Education is one of the key sites of nationalism. The nation forms its future citizens in its classrooms and cafeterias. Without a doubt, humanistic inquiry is more crucial than ever. The melting pot of the nation’s curriculum, the humanities determine the country’s heroes and villains, its triumphs and failures. As the study of art, history and literature changes, so too does the multitude. Ultimately, the ever-changing We the People can only be ratified by humanism. It’s no accident that we also stand witness to increasing attacks on liberal arts pursuits, particularly in the area of ethnic studies. While science, technology, engineering, math and business degrees become more attractive for the outrageous cost of college tuition, we shouldn’t lose sight of the fact that the humanities are the civic backbone of the country. They are the glue of national identity. This depreciation risks losing an important vehicle for America’s voice, where we encounter Walt Whitman, Toni Morrison and Wynton Marsalis. The cultural tapestry of the nation needs to be reinvented and taught in every generation, and this void grows with more aggressive prioritization of business and technology. In the process, we overlook and even shun other ways of knowing and bonding with America.

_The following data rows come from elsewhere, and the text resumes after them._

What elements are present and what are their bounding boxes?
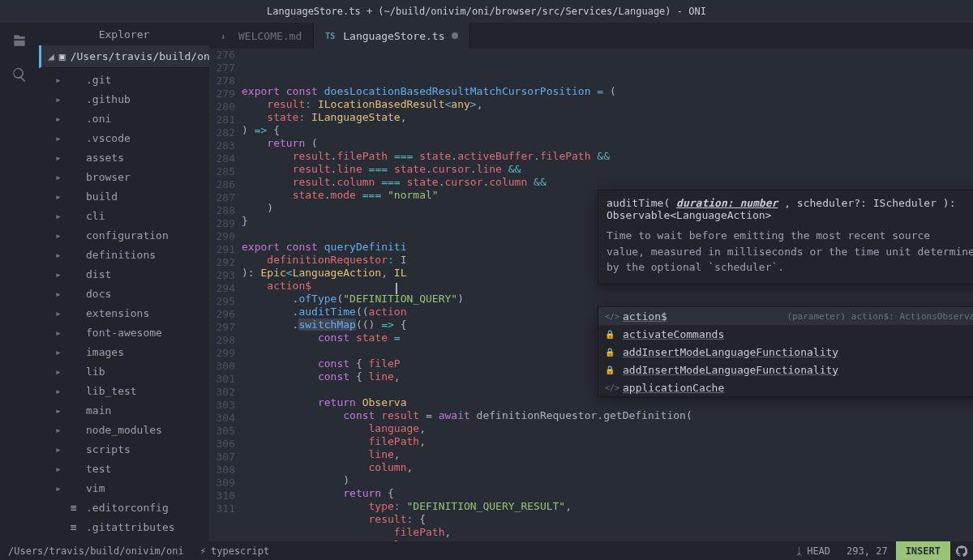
file-icon: ≡: [68, 502, 79, 514]
line-number: 286: [209, 178, 235, 191]
code-line[interactable]: type: "DEFINITION_QUERY_RESULT",: [242, 500, 973, 513]
markdown-icon: ↓: [221, 32, 232, 41]
tree-item-label: assets: [86, 152, 124, 164]
status-bar: /Users/travis/build/onivim/oni ⚡ typescr…: [0, 541, 973, 560]
tree-item-label: .github: [86, 93, 131, 105]
completion-popup[interactable]: </>action$(parameter) action$: ActionsOb…: [598, 306, 973, 397]
tree-folder[interactable]: ▸extensions: [39, 303, 209, 323]
signature-active-param: duration: number: [676, 197, 778, 209]
tree-folder[interactable]: ▸definitions: [39, 245, 209, 264]
code-line[interactable]: return {: [242, 487, 973, 500]
completion-label: applicationCache: [623, 382, 724, 394]
status-language[interactable]: ⚡ typescript: [192, 545, 277, 557]
tree-folder[interactable]: ▸vim: [39, 478, 209, 498]
code-line[interactable]: ): [242, 474, 973, 487]
tree-item-label: .editorconfig: [86, 502, 169, 514]
code-line[interactable]: export const doesLocationBasedResultMatc…: [242, 85, 973, 98]
code-line[interactable]: return (: [242, 137, 973, 150]
code-line[interactable]: language,: [242, 422, 973, 435]
tree-folder[interactable]: ▸.github: [39, 89, 209, 109]
code-line[interactable]: result.filePath === state.activeBuffer.f…: [242, 150, 973, 163]
line-number: 296: [209, 308, 235, 321]
line-number: 310: [209, 489, 235, 502]
code-line[interactable]: column,: [242, 461, 973, 474]
lock-icon: 🔒: [605, 330, 616, 339]
github-icon[interactable]: [950, 545, 973, 557]
tree-folder[interactable]: ▸main: [39, 400, 209, 420]
completion-item[interactable]: </>action$(parameter) action$: ActionsOb…: [598, 307, 973, 325]
tree-file[interactable]: ≡.gitattributes: [39, 517, 209, 536]
code-line[interactable]: const result = await definitionRequestor…: [242, 409, 973, 422]
code-line[interactable]: ) => {: [242, 124, 973, 137]
code-content[interactable]: export const doesLocationBasedResultMatc…: [242, 49, 973, 541]
code-line[interactable]: state: ILanguageState,: [242, 111, 973, 124]
tree-folder[interactable]: ▸scripts: [39, 439, 209, 459]
lightning-icon: ⚡: [200, 545, 206, 557]
code-brackets-icon: </>: [605, 312, 616, 321]
tab-bar: ↓WELCOME.mdTSLanguageStore.ts: [209, 23, 973, 49]
line-number: 306: [209, 438, 235, 451]
code-line[interactable]: result.line === state.cursor.line &&: [242, 163, 973, 176]
tree-folder[interactable]: ▸build: [39, 186, 209, 206]
code-line[interactable]: result: {: [242, 513, 973, 526]
tree-folder[interactable]: ▸.vscode: [39, 128, 209, 147]
tree-file[interactable]: ≡.editorconfig: [39, 498, 209, 517]
chevron-right-icon: ▸: [55, 229, 62, 242]
chevron-right-icon: ▸: [55, 424, 62, 436]
code-line[interactable]: result: ILocationBasedResult<any>,: [242, 98, 973, 111]
completion-label: addInsertModeLanguageFunctionality: [623, 364, 838, 376]
tree-item-label: .git: [86, 74, 111, 86]
code-line[interactable]: return Observa: [242, 396, 973, 409]
signature-help-popup: auditTime( duration: number , scheduler?…: [598, 190, 973, 284]
tree-item-label: .gitattributes: [86, 521, 175, 533]
tree-folder[interactable]: ▸docs: [39, 284, 209, 303]
tree-folder[interactable]: ▸configuration: [39, 225, 209, 245]
tree-item-label: definitions: [86, 249, 156, 261]
code-line[interactable]: line,: [242, 448, 973, 461]
line-number: 300: [209, 360, 235, 373]
chevron-right-icon: ▸: [55, 171, 62, 183]
tree-folder[interactable]: ▸lib: [39, 361, 209, 381]
code-line[interactable]: result.column === state.cursor.column &&: [242, 176, 973, 189]
completion-item[interactable]: </>applicationCache: [598, 378, 973, 396]
code-line[interactable]: .ofType("DEFINITION_QUERY"): [242, 293, 973, 306]
lock-icon: 🔒: [605, 348, 616, 357]
completion-item[interactable]: 🔒addInsertModeLanguageFunctionality: [598, 361, 973, 378]
line-number-gutter: 2762772782792802812822832842852862872882…: [209, 49, 242, 541]
chevron-right-icon: ▸: [55, 443, 62, 455]
editor-tab[interactable]: ↓WELCOME.md: [209, 23, 314, 49]
tree-folder[interactable]: ▸.oni: [39, 109, 209, 128]
code-view[interactable]: 2762772782792802812822832842852862872882…: [209, 49, 973, 541]
status-git-branch[interactable]: ᛣ HEAD: [788, 545, 838, 557]
status-cursor-position[interactable]: 293, 27: [838, 545, 896, 557]
tree-folder[interactable]: ▸.git: [39, 70, 209, 89]
tree-folder[interactable]: ▸dist: [39, 264, 209, 284]
lock-icon: 🔒: [605, 365, 616, 374]
tree-folder[interactable]: ▸browser: [39, 167, 209, 186]
line-number: 302: [209, 386, 235, 399]
tree-folder[interactable]: ▸test: [39, 459, 209, 478]
code-line[interactable]: filePath,: [242, 435, 973, 448]
editor-tab[interactable]: TSLanguageStore.ts: [314, 23, 469, 49]
search-icon[interactable]: [11, 66, 28, 83]
explorer-root[interactable]: ◢ ▣ /Users/travis/build/onivi…: [39, 45, 209, 68]
tree-folder[interactable]: ▸node_modules: [39, 420, 209, 439]
tree-folder[interactable]: ▸images: [39, 342, 209, 361]
signature-doc-line: Time to wait before emitting the most re…: [607, 228, 973, 244]
files-icon[interactable]: [11, 32, 28, 49]
tree-folder[interactable]: ▸font-awesome: [39, 323, 209, 342]
code-line[interactable]: filePath,: [242, 526, 973, 539]
tree-folder[interactable]: ▸lib_test: [39, 381, 209, 400]
tree-folder[interactable]: ▸assets: [39, 147, 209, 167]
chevron-right-icon: ▸: [55, 74, 62, 86]
signature-doc: Time to wait before emitting the most re…: [607, 228, 973, 276]
line-number: 287: [209, 191, 235, 204]
completion-item[interactable]: 🔒activateCommands: [598, 325, 973, 343]
line-number: 289: [209, 217, 235, 230]
explorer-title: Explorer: [39, 23, 209, 45]
tree-folder[interactable]: ▸cli: [39, 206, 209, 225]
completion-item[interactable]: 🔒addInsertModeLanguageFunctionality: [598, 343, 973, 361]
line-number: 288: [209, 204, 235, 217]
line-number: 304: [209, 412, 235, 425]
chevron-right-icon: ▸: [55, 190, 62, 203]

Correcting this miseducation will be a tall order. The struggle to overcome the U.S. vs. Them mentality woven into the nation’s fabric continues. Racialized labor and citizenship were at the nation’s founding and still largely structure our sense of belonging in it today. If we are to put America first, let it be all of America. Education will help us do it by strengthening rather than hobbling our public schools; embracing curricula that highlight diversity and inclusivity in the hallmarks of America’s arts and letters; and distancing contemporary whiteness from that which executed yesterday’s inequality without ignoring the ways Whites continue to benefit from it today.
It is in the humanities where we learn to act humanely and narrate the nation anew. As president, Trump has the power to direct nationhood more than any other American. But the truths any president effectively upholds or rejects are ultimately up to us. Without changes in education, we can expect more Trumps.
John A. Gronbeck-Tedesco is an associate professor of American studies at the School of Humanities and Global Studies at Ramapo College of New Jersey.